Dear Editors

A damaged pubourethral ligament is the prime cause of SUI

In an extensive review covering some 50 journal pages [1], the authors proposed several possible pathogeneses for the causation of stress urinary incontinence (SUI), but concluded that “standardized approaches to measurement are needed to generate higher levels of evidence.”

The authors seemingly ignored the original works confirming the role of a damaged pubourethral ligament (PUL) in the pathogenesis of SUI [2] and also, the inspirational anatomical works of Robert Zacharin [3]. Other important discoveries in 1990 [2] were how three opposite reflex muscle forces act around a competent PUL to close the urethra; that the pathogenesis of SUI was a weak PUL extending on effort to invalidate urethral closure forces to cause SUI [2]; and finally, the means to correct such a weakness in animal experiments showing how an implanted tape produces new collagen to reinforce the damaged ligaments.

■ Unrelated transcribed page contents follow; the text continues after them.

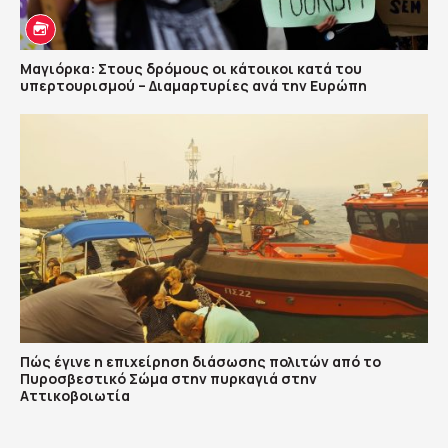
Μαγιόρκα: Στους δρόμους οι κάτοικοι κατά του
υπερτουρισμού – Διαμαρτυρίες ανά την Ευρώπη
Πώς έγινε η επιχείρηση διάσωσης πολιτών από το
Πυροσβεστικό Σώμα στην πυρκαγιά στην
Αττικοβοιωτία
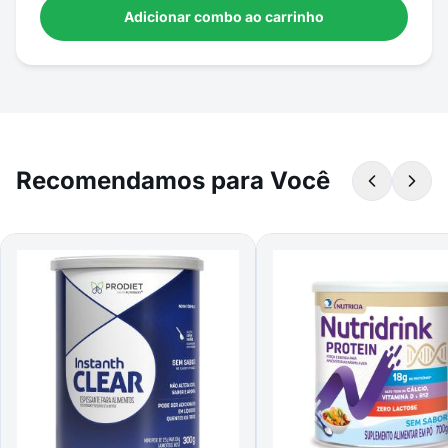
Adicionar combo ao carrinho
Recomendamos para Você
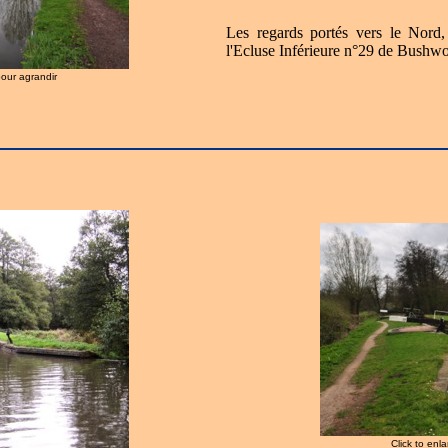
Les regards portés vers le Nord
l'Ecluse Inférieure n°29 de Bushw
pour agrandir
Click to enl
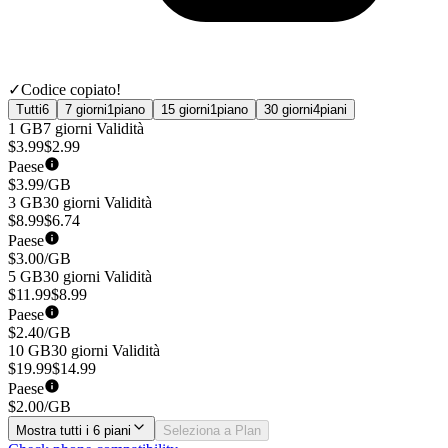
✓
Codice copiato!
Tutti
6
7 giorni
1
piano
15 giorni
1
piano
30 giorni
4
piani
1 GB
7 giorni
Validità
$
3.99
$
2.99
Paese
$
3.99
/GB
3 GB
30 giorni
Validità
$
8.99
$
6.74
Paese
$
3.00
/GB
5 GB
30 giorni
Validità
$
11.99
$
8.99
Paese
$
2.40
/GB
10 GB
30 giorni
Validità
$
19.99
$
14.99
Paese
$
2.00
/GB
Mostra tutti i 6 piani
Seleziona a Plan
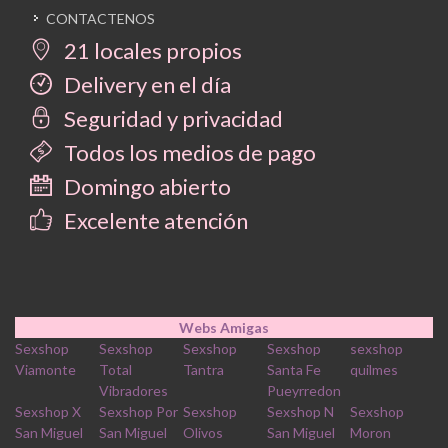
CONTACTENOS
21 locales propios
Delivery en el día
Seguridad y privacidad
Todos los medios de pago
Domingo abierto
Excelente atención
Webs Amigas
Sexshop
Sexshop
Sexshop
Sexshop
sexshop
Viamonte
Total
Tantra
Santa Fe
quilmes
Vibradores
Pueyrredon
Sexshop X
Sexshop Por
Sexshop
Sexshop N
Sexshop
San Miguel
San Miguel
Olivos
San Miguel
Moron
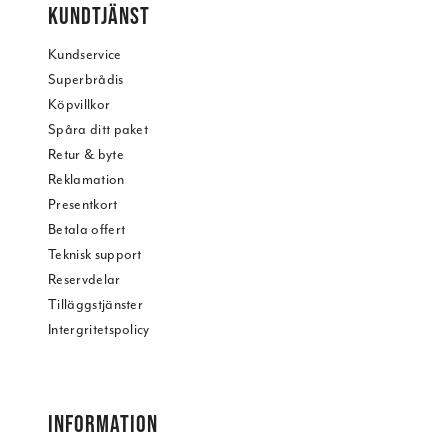
KUNDTJÄNST
Kundservice
Superbrådis
Köpvillkor
Spåra ditt paket
Retur & byte
Reklamation
Presentkort
Betala offert
Teknisk support
Reservdelar
Tilläggstjänster
Intergritetspolicy
INFORMATION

The primacy of PUL pathogenesis can be directly proven by placing a hemostat immediately behind the symphysis at the origin of the PUL to mechanically support it and control loss of urine on coughing (https://youtu.be/0UZuJtajCQU).

The same test monitored by transperineal ultrasound control [4] demonstrates the anatomical basis of this test. On straining, the urethra was opened out at the bladder neck and distally. On applying the hemostat as shown in the video to mechanically support the PUL at the middle of the urethra, closure is seen to occur immediately at both the distal urethra and the bladder neck.

The final proof of a damaged PUL as the main pathogenic factor for SUI is the midurethral sling, 10,000,000 operations to date, which mechanically supports the PUL by creation of a collagenous neoligament [2], at the same time restoring urethral closure geometry exactly as per the ultrasound [4], which is surely sufficient to satisfy the authors’ closing issue [1]: “standardized approaches to measurement are needed to generate higher levels of evidence.”